Por Antônio Carlos Duarte Moreira
Há 45 anos, assinalados em 1º de maio de 2026, comemoramos o lançamento da Pedra Fundamental da maior obra dos servidores públicos da América Latina, que seria a nossa Unidade de Lazer AFPESP Guarujá.
Essa obra teve aproveitamento total da área onde a entidade, a AFPESP, tinha a sua primeira colônia de férias.
Naquele ano, em 1981, a entidade estava comemorando os seus 50 anos de existência. Para assinalar esse magno acontecimento associativo foi promovida uma festa de congraçamento que transcorreu num ambiente de muita alegria e com a afluência de diretores, conselheiros e autoridades. Para falar da importância do acontecimento destacamos os pronunciamentos do conselheiro decano, desse Conselho Deliberativo, José Caccáos e, após, usou da palavra o conselheiro Rui Cardoso de Mello Tucunduva.
Lançou a Pedra Fundamental o saudoso diretor econômico-financeiro, Sebastião Nunes do Amaral, que falaremos dele em seguida. Registre-se que a Pedra Fundamental localizou-se onde, após a conclusão do prédio, seria erigido no saguão nobre o busto do patrono e idealizador da obra, presidente e conselheiro vitalício Wilson Ribeiro. O Senhor Nunes era o homem que tomava conta do dinheiro, ensinou-nos a preservarmos a semente da poupança em favor dos associados da entidade.

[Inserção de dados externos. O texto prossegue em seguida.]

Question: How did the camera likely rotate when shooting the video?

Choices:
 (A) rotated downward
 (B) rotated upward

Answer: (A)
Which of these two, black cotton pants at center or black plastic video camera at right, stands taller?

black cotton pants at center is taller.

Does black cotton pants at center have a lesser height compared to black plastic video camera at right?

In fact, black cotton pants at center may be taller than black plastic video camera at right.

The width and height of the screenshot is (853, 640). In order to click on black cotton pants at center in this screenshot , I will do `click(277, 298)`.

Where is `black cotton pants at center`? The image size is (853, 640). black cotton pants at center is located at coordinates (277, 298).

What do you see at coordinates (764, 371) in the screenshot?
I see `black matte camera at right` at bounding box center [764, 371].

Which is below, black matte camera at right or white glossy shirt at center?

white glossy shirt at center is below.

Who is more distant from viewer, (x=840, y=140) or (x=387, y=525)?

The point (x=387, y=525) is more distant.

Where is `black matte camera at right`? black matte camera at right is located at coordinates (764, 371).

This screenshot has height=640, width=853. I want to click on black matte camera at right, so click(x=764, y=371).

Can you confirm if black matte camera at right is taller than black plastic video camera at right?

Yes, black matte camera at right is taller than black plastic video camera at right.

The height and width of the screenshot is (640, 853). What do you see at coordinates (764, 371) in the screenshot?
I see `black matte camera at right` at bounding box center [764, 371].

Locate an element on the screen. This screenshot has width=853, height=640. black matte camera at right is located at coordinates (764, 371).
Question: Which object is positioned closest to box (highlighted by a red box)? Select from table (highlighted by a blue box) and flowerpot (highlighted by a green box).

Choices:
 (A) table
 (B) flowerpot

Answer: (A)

O Presidente da associação, Wilson Ribeiro, que tomou para si esse hercúleo trabalho de oferecer ao associado o futuro conjunto que se tornaria o maior exemplo do associativismo dos servidores públicos, a obra do Guarujá. Assim se expressou o incansável Wilson Ribeiro: “Acreditamos no trabalho desenvolvido por todos, diretores, conselheiros, funcionários e associados, trabalho que se escuda numa fé inquebrantável à busca do tão almejado ideal comum que é o do levantamento constante da nossa querida e insuperável AFPESP”. Todos os ex-presidentes que o antecederam somaram esforços também, lançaram sementes que se acumularam e permitiram que a entidade alcançasse sua magnitude.
Excelente administração
Essa magnifica obra foi fruto da rigorosa administração da receita de contribuições dos seus então 90 mil associados (época do lançamento).

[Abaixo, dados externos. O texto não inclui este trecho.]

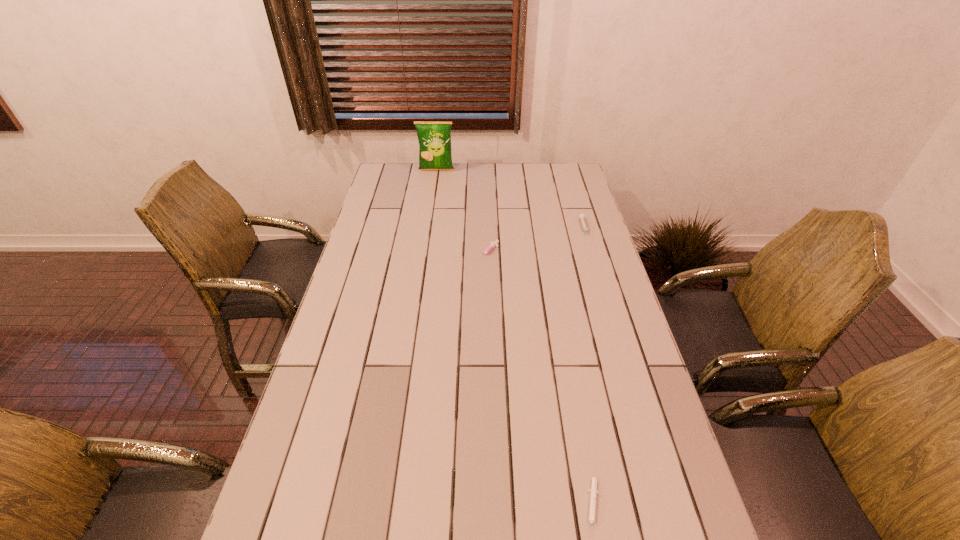 Where is `vacant area between the second nearest object and the crisp (potato chip)`? This screenshot has width=960, height=540. vacant area between the second nearest object and the crisp (potato chip) is located at coordinates (463, 211).

Locate which object ranks second in proximity to the farthest object. Please provide its 2D coordinates. Your answer should be formatted as a tuple, i.e. [(x, y)], where the tuple contains the x and y coordinates of a point satisfying the conditions above.

[(581, 216)]

Identify which object is the third closest to the farthest syringe. Please provide its 2D coordinates. Your answer should be formatted as a tuple, i.e. [(x, y)], where the tuple contains the x and y coordinates of a point satisfying the conditions above.

[(593, 490)]

Identify which syringe is located as the second nearest to the second object from right to left. Please provide its 2D coordinates. Your answer should be formatted as a tuple, i.e. [(x, y)], where the tuple contains the x and y coordinates of a point satisfying the conditions above.

[(581, 216)]

The height and width of the screenshot is (540, 960). Find the location of `syringe identified as the closest to the third object from left to right`. syringe identified as the closest to the third object from left to right is located at coordinates [492, 245].

Identify the location of free space that satisfies the following two spatial constraints: 1. on the front-facing side of the second nearest object; 2. on the right side of the tallest object. This screenshot has height=540, width=960. (424, 253).

You are a GUI agent. You are given a task and a screenshot of the screen. Output one action in this format:
    pyautogui.click(x=<x>, y=<y>)
    Task: Click on the vacant space that satisfies the following two spatial constraints: 1. on the front-facing side of the crisp (potato chip); 2. on the left side of the leftmost syringe
    
    Given the screenshot: What is the action you would take?
    pyautogui.click(x=424, y=253)

Where is `free space that satisfies the following two spatial constraints: 1. on the front-facing side of the crisp (potato chip); 2. on the right side of the second nearest object`? The height and width of the screenshot is (540, 960). free space that satisfies the following two spatial constraints: 1. on the front-facing side of the crisp (potato chip); 2. on the right side of the second nearest object is located at coordinates (424, 253). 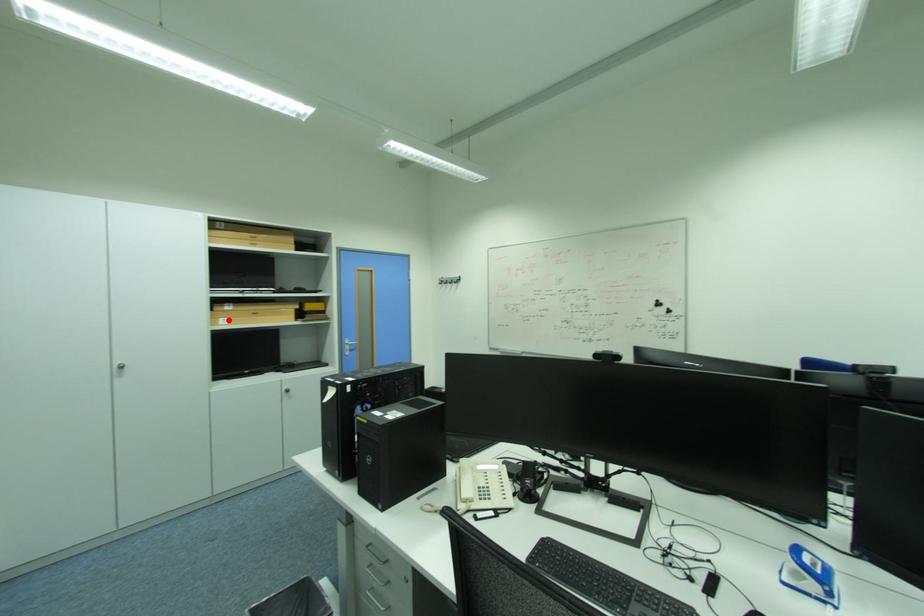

Naquela oportunidade, o primeiro projeto de construção elaborado previa a edificação de um prédio com três andares constituído de 60 apartamentos e demais unidades básicas. Tratava-se de uma proposta considerada tímida pela comissão de obras, presidida por Wilson Ribeiro.

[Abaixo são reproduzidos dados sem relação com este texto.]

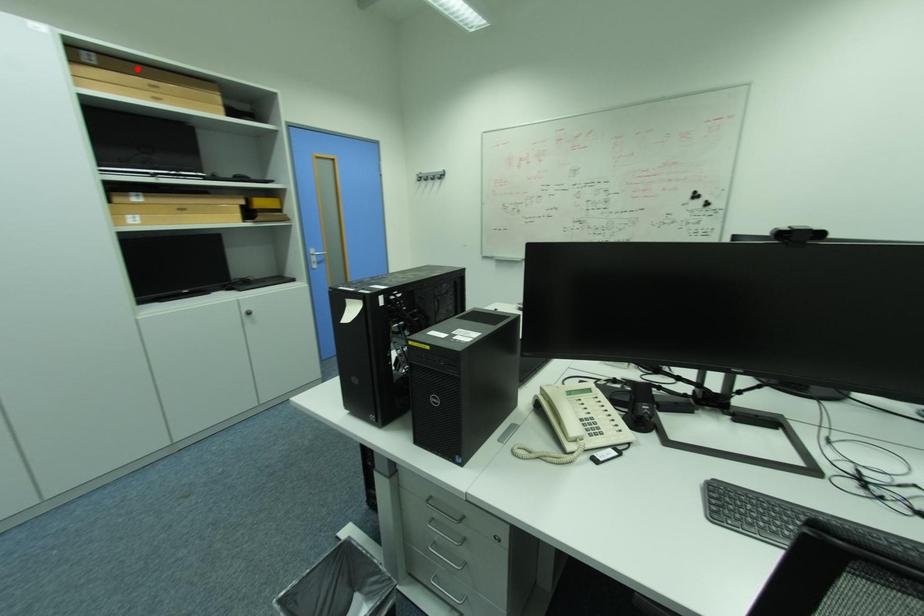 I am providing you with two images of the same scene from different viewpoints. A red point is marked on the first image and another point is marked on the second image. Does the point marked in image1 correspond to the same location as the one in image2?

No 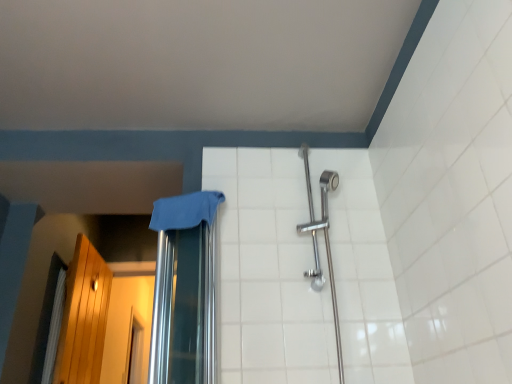 Question: Is white ceramic tile at center bigger or smaller than wooden screen door at left?

Choices:
 (A) small
 (B) big

Answer: (A)

Question: Considering the positions of white ceramic tile at center and wooden screen door at left in the image, is white ceramic tile at center wider or thinner than wooden screen door at left?

Choices:
 (A) thin
 (B) wide

Answer: (A)

Question: Estimate the real-world distances between objects in this image. Which object is closer to the blue fabric at center?

Choices:
 (A) wooden screen door at left
 (B) white fabric shower curtain at left
 (C) white ceramic tile at center

Answer: (C)

Question: Based on their relative distances, which object is farther from the white ceramic tile at center?

Choices:
 (A) white fabric shower curtain at left
 (B) blue fabric at center
 (C) wooden screen door at left

Answer: (C) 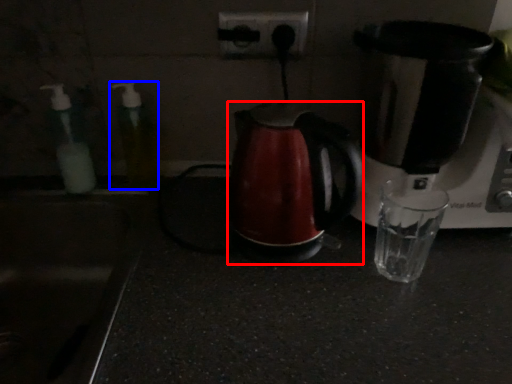 Question: Which point is closer to the camera, kettle (highlighted by a red box) or bottle (highlighted by a blue box)?

Choices:
 (A) kettle
 (B) bottle

Answer: (A)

Em face dessa circunstância, antes do início das obras foi promovido demorado estudo desse projeto.
Nesses novos estudos emergiu o portentoso prédio que abriga a mais importante Unidade de Lazer da AFPESP, o edifico Wilson Ribeiro.
Não foi nada fácil erguer esse portentoso prédio, pois enfrentamos a incontrolável inflação; seis planos econômicos (entre outros que se seguiram), um deles, é sabido, bloqueou os recursos de todos os brasileiros, inclusive o numerário que tínhamos disponível para o andamento da obra.
Cabe, nesta altura, um destaque: neste prédio construído com perseverança e dedicação, com o interesse, apenas, de proporcionar aos nossos associados e seus familiares momentos de lazer, não foi investido sequer um centavo que não seja de origem das nossas próprias receitas.
Essa familiaridade e interesse que tenho pela obra do Guarujá tem um início, pois, em 1º de maio de 1981, compareci à solenidade representando o então governador do Estado Paulo Maluf e o secretário da Administração Wadih Helú, de quem eu era assessor de imprensa.

Antônio Carlos Duarte Moreira é conselheiro vitalício e atual presidente do Conselho Deliberativo da AFPESP.